Roundworms Melt Down Their Organs to Squirt Milk From Their Vulvas For Their Young

Although you wouldn't choose microscopic roundworms to be the nurturing type, here's an interesting fact: These commonly studied nematodes make a form of egg-milk from their vulvas.
A new study has shown that Caenorhabditis Elegans larvae that eat yolk milk grow faster than those who don't. This gives the next generation of worms, just as with mammals who give milk to their babies. It also helps them to be more fit to face new challenges.

It comes at a terrible cost to the mother.

Mother C. Elegans are hermaphrodites. This means they have both males and female reproductive organs. Although males are also possible, they are very rare in the wild.

While they can fertilize their eggs by conceiving, mother worms are more likely to fertilize themselves. Their supply of self-sperm is very limited. Once they stop conceiving young, their bodies begin to produce the yolk milk.

These transparent, microscopic wriggle-beasts conceive more eggs than their body weight. They excrete the egg cells as either yolks or fully intact egg cells (oocytes). They make them by melting down their own organs, such as intestines, and repurposing them.

C. elegans pour yolk milk through their eyes. (UCL

Carina Kern, University College London bioscientist, says that "the worms are destroying their own bodies in the process to transfer nutrients to their offspring."

"And all those unfertilized egg are full of milk, so that they act like milk bottles to help milk transport to feed babyworms."

Although it may seem strange, C. elegans is not the only invertebrate that provides highly nutritious excretions to their young. Cockroaches and jumping spiders also do this. Many other animals, such as salmon and octopuses, also offer their young for sacrifice.

Kern and his colleagues showed that larvae that ate egg yolk grew faster than those that ate it, even though they were given E. coli again.
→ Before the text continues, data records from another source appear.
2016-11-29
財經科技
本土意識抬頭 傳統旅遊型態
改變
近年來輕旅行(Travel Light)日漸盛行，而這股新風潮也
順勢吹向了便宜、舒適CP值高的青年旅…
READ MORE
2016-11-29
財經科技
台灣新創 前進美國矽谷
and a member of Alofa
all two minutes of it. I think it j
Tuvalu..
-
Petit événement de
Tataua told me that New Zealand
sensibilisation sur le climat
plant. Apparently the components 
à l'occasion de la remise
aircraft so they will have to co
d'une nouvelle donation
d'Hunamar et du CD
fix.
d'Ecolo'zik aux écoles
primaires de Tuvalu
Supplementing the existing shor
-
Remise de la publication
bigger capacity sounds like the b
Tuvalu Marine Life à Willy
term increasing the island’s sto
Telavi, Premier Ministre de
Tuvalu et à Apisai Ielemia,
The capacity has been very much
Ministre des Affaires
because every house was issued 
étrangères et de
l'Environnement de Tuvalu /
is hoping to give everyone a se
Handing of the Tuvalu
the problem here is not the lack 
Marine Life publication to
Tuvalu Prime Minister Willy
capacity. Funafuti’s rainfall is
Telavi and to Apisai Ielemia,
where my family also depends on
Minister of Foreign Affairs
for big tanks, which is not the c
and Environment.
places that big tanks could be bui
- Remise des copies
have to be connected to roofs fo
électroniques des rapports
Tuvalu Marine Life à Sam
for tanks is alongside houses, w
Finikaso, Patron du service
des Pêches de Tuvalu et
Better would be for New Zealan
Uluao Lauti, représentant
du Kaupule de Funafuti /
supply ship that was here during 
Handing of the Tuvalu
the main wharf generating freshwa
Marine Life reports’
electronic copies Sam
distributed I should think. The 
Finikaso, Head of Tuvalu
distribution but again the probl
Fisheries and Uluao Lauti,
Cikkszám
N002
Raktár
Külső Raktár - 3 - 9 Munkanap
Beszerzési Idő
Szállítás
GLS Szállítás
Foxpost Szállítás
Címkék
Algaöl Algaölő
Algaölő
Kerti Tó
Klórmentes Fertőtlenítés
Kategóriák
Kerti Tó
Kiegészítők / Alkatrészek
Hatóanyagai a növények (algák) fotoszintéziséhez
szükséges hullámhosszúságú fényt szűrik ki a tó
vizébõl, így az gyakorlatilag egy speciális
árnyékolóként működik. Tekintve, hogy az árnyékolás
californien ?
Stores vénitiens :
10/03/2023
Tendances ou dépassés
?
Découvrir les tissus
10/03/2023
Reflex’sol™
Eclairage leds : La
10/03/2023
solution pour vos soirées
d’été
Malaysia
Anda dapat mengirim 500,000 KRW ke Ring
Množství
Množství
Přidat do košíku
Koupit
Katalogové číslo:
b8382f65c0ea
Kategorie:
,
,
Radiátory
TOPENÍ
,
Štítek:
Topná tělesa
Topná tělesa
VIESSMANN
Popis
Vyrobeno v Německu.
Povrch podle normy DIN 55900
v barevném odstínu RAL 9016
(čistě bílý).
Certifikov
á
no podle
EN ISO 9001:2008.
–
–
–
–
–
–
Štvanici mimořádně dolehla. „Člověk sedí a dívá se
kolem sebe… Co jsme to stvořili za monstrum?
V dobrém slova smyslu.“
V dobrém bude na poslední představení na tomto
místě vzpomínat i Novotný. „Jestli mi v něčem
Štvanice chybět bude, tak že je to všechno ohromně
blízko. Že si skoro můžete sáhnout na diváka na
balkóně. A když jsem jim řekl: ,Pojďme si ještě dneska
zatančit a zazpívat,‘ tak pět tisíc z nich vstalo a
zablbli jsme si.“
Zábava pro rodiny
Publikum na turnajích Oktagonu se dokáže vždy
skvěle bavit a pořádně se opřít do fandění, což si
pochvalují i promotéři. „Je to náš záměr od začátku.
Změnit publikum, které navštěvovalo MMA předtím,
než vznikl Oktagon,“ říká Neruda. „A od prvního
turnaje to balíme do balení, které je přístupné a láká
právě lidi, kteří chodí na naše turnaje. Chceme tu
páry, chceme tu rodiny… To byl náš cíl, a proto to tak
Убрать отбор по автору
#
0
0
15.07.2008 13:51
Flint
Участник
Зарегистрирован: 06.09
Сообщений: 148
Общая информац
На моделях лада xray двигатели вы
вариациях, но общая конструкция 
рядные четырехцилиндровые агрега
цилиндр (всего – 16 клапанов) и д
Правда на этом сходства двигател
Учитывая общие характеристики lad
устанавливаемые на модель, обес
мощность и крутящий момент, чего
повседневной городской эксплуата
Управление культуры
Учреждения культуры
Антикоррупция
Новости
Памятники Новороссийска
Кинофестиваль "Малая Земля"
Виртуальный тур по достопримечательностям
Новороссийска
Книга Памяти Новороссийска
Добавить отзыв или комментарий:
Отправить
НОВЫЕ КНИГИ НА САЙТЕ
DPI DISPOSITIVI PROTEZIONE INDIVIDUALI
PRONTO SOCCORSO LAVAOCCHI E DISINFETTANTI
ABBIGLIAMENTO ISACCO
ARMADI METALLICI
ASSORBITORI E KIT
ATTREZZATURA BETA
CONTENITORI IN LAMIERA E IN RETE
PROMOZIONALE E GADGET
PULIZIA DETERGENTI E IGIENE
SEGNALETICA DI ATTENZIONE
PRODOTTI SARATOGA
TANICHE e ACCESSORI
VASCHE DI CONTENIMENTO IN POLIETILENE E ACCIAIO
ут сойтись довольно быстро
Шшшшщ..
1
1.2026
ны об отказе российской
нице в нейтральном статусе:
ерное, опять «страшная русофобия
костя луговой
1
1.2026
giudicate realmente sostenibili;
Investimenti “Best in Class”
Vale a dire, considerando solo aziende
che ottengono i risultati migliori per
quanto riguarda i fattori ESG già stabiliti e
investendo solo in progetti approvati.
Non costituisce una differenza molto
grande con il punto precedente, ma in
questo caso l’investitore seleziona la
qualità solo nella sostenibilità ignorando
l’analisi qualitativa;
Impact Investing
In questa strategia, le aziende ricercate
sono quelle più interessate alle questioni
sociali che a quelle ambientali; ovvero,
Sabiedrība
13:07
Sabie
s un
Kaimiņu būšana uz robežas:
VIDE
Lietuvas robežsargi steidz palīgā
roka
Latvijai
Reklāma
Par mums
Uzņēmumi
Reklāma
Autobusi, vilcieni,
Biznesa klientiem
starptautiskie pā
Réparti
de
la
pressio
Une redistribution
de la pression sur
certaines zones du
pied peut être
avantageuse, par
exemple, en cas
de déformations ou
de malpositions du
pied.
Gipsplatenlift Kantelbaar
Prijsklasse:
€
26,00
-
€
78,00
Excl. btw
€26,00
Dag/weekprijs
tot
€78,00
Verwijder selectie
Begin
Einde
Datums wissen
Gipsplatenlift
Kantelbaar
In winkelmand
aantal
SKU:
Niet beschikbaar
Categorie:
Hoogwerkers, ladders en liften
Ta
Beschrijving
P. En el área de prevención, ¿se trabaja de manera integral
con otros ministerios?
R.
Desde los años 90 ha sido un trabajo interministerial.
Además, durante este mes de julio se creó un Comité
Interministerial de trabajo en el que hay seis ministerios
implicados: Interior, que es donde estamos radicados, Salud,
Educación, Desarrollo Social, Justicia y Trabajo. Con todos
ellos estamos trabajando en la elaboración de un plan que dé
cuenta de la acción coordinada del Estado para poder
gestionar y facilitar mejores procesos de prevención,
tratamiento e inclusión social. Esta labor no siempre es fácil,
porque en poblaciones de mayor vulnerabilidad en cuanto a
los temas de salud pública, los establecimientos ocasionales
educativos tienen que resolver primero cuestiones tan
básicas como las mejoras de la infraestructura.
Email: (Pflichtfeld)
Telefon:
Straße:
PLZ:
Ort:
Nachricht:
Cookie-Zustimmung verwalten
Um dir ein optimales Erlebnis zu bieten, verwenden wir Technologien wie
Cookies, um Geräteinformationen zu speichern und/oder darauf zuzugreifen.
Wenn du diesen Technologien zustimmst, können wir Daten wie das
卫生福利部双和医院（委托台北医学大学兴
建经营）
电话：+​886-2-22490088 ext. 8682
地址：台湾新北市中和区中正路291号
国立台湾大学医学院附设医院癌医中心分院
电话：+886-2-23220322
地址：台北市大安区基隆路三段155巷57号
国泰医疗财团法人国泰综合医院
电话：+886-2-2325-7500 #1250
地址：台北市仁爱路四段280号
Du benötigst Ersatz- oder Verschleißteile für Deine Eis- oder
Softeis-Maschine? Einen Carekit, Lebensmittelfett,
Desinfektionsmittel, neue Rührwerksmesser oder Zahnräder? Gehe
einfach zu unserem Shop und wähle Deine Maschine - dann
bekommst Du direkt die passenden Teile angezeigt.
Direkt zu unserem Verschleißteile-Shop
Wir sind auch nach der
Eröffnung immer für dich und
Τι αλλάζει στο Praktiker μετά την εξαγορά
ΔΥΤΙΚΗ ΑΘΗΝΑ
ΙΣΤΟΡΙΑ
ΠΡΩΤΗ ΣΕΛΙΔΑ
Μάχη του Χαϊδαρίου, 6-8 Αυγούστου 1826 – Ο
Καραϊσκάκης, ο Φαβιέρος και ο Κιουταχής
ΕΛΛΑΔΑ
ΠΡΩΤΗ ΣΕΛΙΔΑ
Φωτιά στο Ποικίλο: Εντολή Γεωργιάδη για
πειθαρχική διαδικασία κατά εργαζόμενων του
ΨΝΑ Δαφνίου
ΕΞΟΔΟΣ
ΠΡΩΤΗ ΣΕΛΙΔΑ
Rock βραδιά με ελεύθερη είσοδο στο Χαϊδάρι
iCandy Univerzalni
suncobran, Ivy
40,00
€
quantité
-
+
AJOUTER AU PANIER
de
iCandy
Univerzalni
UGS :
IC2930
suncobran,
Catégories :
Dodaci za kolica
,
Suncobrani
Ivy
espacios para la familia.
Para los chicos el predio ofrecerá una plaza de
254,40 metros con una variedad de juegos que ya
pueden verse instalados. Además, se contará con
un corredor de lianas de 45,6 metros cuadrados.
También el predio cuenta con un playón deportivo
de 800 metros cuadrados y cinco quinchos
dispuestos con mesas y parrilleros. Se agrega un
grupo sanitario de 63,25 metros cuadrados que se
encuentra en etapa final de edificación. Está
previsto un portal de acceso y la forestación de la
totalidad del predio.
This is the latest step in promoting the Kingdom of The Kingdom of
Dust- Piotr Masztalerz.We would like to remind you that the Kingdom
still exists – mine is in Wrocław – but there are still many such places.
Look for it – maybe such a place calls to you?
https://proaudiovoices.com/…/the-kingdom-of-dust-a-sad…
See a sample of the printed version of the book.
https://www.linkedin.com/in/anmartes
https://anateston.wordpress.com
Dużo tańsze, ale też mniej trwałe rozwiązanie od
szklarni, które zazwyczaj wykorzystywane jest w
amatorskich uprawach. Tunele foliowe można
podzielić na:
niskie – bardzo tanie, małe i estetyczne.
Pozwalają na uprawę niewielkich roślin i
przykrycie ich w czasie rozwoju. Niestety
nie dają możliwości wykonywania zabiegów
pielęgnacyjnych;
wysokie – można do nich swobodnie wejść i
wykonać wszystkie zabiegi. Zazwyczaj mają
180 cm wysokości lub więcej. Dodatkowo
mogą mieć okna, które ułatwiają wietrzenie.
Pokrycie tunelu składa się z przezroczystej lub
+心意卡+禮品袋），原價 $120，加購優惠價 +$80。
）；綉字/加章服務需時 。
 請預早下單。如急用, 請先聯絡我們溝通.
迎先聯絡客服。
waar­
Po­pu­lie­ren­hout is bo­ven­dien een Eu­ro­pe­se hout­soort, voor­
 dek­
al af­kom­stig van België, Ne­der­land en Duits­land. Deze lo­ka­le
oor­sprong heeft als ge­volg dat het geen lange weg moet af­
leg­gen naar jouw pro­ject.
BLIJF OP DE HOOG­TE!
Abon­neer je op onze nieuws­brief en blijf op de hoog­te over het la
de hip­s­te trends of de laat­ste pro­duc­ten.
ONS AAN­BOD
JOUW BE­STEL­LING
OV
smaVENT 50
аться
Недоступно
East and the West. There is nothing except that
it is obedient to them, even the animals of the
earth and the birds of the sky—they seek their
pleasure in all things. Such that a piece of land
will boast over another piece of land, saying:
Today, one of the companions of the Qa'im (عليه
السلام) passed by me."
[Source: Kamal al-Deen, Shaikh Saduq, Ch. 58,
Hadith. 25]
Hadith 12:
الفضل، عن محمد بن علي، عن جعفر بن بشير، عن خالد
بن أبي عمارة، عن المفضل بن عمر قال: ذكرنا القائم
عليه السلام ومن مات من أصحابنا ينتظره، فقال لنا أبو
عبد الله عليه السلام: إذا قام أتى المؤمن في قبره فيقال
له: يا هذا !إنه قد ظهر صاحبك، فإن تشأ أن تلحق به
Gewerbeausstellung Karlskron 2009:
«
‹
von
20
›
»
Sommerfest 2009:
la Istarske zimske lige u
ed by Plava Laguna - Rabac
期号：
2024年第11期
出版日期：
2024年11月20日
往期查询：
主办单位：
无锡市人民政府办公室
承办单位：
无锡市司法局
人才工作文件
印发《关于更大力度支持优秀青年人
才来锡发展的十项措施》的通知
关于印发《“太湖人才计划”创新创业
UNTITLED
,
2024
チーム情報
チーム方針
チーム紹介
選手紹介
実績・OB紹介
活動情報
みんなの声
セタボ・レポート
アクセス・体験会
Their lifespans are cut by the insulin-like signaling pathway, a biochemical circuit that triggers conversion of organs to eggs within their mother. This pathway is actually one of many reasons C. elegans is so well studied. It is evolutionary and well preserved across many animals including humans.

Since the 1960s, scientists have used mini soil worms for research on memory, aging, and other strange things. Their research value is so high that they were the first multicellular animals to have their genome sequenced.

Kern and his colleagues believe that the time of the worms's production of yolk milk may coincide with the time when the colony begins to deplete its food. C. elegans can reproduce rapidly in the wild as they take over new territory and eat bacteria from their dirt homes. They build large colonies, which can experience massive booms and busts of population.

The likelihood of surviving a process known as kin selection is higher if the mother gives her offspring a head start when food supplies are scarce.

This self-sacrificing feat may also mean that exciting research about C. elegans genes which massively increase the lifespan of roundworms may not be possible because they prevent reproductive suicide.

However, this doesn't mean that we can't still learn a lot from them about aging. Researchers believe that many of the worm's aging mechanisms are similar to those in other animals. This gives them insight into many diseases we face.

This research was published in Nature Communications, with a review in Frontiers in Cell and Developmental Biology.